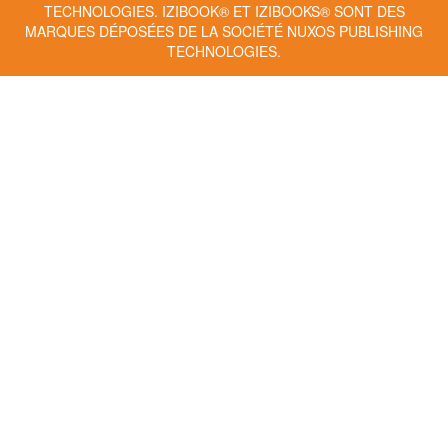
TECHNOLOGIES.
IZIBOOK®
ET
IZIBOOKS®
SONT DES
MARQUES DÉPOSÉES DE LA SOCIÉTÉ
NUXOS PUBLISHING
TECHNOLOGIES
.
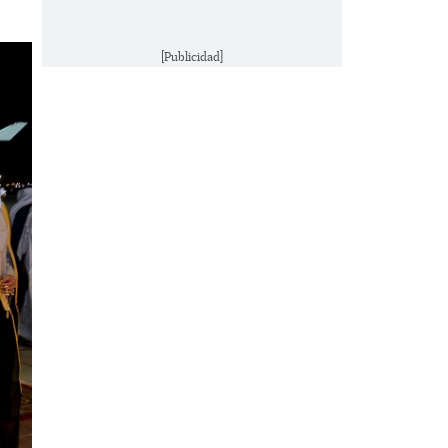
[Publicidad]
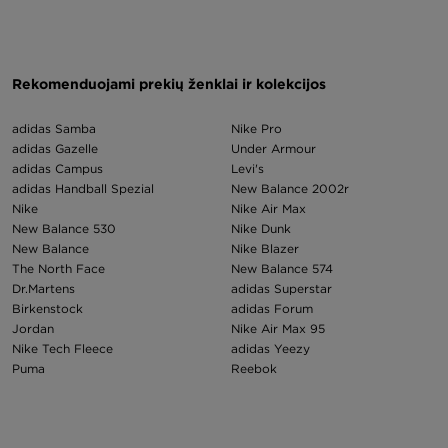
marškinėlius JD parduotuvėje ir susikurk įvaizdį, kuris kalba už tave.
Rekomenduojami prekių ženklai ir kolekcijos
adidas Samba
Nike Pro
adidas Gazelle
Under Armour
adidas Campus
Levi's
adidas Handball Spezial
New Balance 2002r
Nike
Nike Air Max
New Balance 530
Nike Dunk
New Balance
Nike Blazer
The North Face
New Balance 574
Dr.Martens
adidas Superstar
Birkenstock
adidas Forum
Jordan
Nike Air Max 95
Nike Tech Fleece
adidas Yeezy
Puma
Reebok
Air Jordan 1
Nike p 6000
Converse
Nike Huarache
New Balance 550
Champion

━━━━━━━━━━━━━━━━━━━━

Task brief :: Exact copies of all the entries, without any pictures, are what the answer must contain.

Answer section ::
TECHNOLOGIES.
IZIBOOK®
ET
IZIBOOKS®
SONT DES
MARQUES DÉPOSÉES DE LA SOCIÉTÉ
NUXOS PUBLISHING
TECHNOLOGIES
.
[Publicidad]
marškinėlius JD parduotuvėje ir susikurk įvaizdį, kuris kalba už tave.
Rekomenduojami prekių ženklai ir kolekcijos
adidas Samba
Nike Pro
adidas Gazelle
Under Armour
adidas Campus
Levi's
adidas Handball Spezial
New Balance 2002r
Nike
Nike Air Max
New Balance 530
Nike Dunk
New Balance
Nike Blazer
The North Face
New Balance 574
Dr.Martens
adidas Superstar
Birkenstock
adidas Forum
Jordan
Nike Air Max 95
Nike Tech Fleece
adidas Yeezy
Puma
Reebok
Air Jordan 1
Nike p 6000
Converse
Nike Huarache
New Balance 550
Champion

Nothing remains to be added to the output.